Transcribed page contents:
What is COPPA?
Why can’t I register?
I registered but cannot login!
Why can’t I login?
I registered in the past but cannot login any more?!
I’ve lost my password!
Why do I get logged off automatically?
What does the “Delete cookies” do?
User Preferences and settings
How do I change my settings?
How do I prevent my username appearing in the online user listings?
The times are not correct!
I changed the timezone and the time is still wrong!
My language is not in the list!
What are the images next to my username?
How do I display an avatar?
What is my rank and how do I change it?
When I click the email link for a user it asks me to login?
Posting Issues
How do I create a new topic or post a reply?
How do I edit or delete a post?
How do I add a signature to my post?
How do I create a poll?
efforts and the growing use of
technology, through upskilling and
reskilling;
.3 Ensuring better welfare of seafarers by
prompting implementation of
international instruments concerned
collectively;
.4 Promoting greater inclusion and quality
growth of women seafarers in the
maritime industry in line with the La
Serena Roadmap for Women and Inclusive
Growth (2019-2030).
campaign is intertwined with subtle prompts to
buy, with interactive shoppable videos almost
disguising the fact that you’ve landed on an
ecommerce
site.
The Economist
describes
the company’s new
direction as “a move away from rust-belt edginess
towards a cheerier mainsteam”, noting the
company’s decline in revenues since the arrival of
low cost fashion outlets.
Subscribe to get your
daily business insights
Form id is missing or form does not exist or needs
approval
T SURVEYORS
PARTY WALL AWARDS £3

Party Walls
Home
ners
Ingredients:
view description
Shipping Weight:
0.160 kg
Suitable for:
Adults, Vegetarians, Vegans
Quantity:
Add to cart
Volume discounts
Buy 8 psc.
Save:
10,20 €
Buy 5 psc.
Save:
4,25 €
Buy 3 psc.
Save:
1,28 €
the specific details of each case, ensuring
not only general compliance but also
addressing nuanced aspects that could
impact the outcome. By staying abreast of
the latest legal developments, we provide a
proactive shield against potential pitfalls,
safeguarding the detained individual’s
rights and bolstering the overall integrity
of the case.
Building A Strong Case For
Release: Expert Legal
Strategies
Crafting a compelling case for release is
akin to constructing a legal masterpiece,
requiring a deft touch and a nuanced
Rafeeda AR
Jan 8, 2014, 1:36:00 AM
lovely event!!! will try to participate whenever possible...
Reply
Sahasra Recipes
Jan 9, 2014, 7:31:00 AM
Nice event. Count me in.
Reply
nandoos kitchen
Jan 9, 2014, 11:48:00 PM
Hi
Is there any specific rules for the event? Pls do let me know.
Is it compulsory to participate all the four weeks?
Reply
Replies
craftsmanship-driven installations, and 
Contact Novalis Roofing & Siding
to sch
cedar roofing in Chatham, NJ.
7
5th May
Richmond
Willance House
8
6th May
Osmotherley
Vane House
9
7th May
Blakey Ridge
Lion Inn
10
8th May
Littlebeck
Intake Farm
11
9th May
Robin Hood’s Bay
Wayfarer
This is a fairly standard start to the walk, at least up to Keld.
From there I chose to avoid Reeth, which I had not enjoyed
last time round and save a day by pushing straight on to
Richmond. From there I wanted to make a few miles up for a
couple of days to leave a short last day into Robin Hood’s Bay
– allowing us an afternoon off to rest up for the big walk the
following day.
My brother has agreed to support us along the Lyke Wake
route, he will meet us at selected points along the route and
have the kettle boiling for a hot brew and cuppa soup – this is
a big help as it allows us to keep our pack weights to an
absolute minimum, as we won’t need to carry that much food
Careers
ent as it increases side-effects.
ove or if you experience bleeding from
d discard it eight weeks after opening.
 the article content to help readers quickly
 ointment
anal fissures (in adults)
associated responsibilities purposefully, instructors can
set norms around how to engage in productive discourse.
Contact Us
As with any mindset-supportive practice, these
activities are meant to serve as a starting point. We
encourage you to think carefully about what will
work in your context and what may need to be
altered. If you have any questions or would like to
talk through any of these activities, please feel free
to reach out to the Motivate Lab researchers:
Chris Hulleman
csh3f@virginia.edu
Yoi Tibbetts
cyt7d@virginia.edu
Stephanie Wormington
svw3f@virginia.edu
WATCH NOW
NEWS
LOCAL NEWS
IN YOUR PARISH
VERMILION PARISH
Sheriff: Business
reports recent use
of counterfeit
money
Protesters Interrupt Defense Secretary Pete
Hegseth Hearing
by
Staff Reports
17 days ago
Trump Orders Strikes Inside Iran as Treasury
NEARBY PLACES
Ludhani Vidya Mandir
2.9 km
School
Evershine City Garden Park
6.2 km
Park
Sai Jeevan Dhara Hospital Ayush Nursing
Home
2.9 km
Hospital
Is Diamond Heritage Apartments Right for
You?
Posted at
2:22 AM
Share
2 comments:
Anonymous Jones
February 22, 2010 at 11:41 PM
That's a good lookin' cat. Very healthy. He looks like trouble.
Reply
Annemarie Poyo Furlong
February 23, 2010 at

TO DO: Starting at the line above that contains "the specific details of each case, ensuring", write out each line exactly until the line that contains "safeguarding the detained individual’s" has been written, and stop there.

ANSWER BOX:
the specific details of each case, ensuring
not only general compliance but also
addressing nuanced aspects that could
impact the outcome. By staying abreast of
the latest legal developments, we provide a
proactive shield against potential pitfalls,
safeguarding the detained individual’s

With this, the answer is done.